_DATA FOR ANALYSIS_
-- Opening Marker --
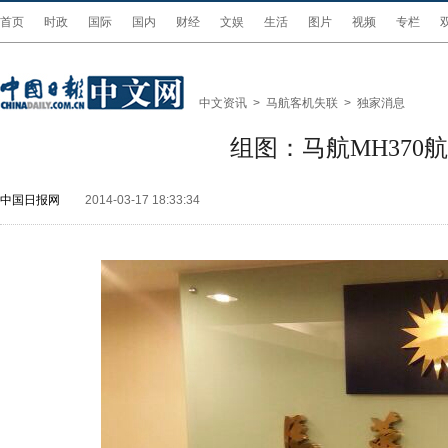
首页
时政
国际
国内
财经
文娱
生活
图片
视频
专栏
中文资讯
>
马航客机失联
>
独家消息
组图：马航MH37
中国日报网
2014-03-17 18:33:34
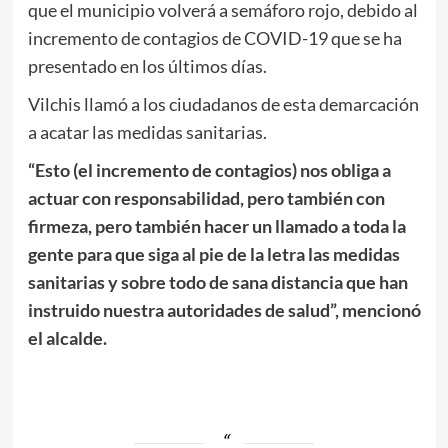
que el municipio volverá a semáforo rojo, debido al
incremento de contagios de COVID-19 que se ha
presentado en los últimos días.
Vilchis llamó a los ciudadanos de esta demarcación
a acatar las medidas sanitarias.
“Esto (el incremento de contagios) nos obliga a
actuar con responsabilidad, pero también con
firmeza, pero también hacer un llamado a toda la
gente para que siga al pie de la letra las medidas
sanitarias y sobre todo de sana distancia que han
instruido nuestra autoridades de salud”, mencionó
el alcalde.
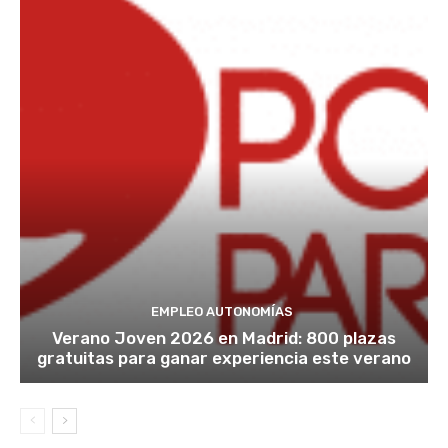
EMPLEO AUTONOMÍAS
Verano Joven 2026 en Madrid: 800 plazas
gratuitas para ganar experiencia este verano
-- Closing Marker --
_WORK ITEM_
Omit the pictures. Repeat the rest of the data exactly.

_RESULT_
首页
时政
国际
国内
财经
文娱
生活
图片
视频
专栏
中文资讯
>
马航客机失联
>
独家消息
组图：马航MH37
中国日报网
2014-03-17 18:33:34
que el municipio volverá a semáforo rojo, debido al
incremento de contagios de COVID-19 que se ha
presentado en los últimos días.
Vilchis llamó a los ciudadanos de esta demarcación
a acatar las medidas sanitarias.
“Esto (el incremento de contagios) nos obliga a
actuar con responsabilidad, pero también con
firmeza, pero también hacer un llamado a toda la
gente para que siga al pie de la letra las medidas
sanitarias y sobre todo de sana distancia que han
instruido nuestra autoridades de salud”, mencionó
el alcalde.
EMPLEO AUTONOMÍAS
Verano Joven 2026 en Madrid: 800 plazas
gratuitas para ganar experiencia este verano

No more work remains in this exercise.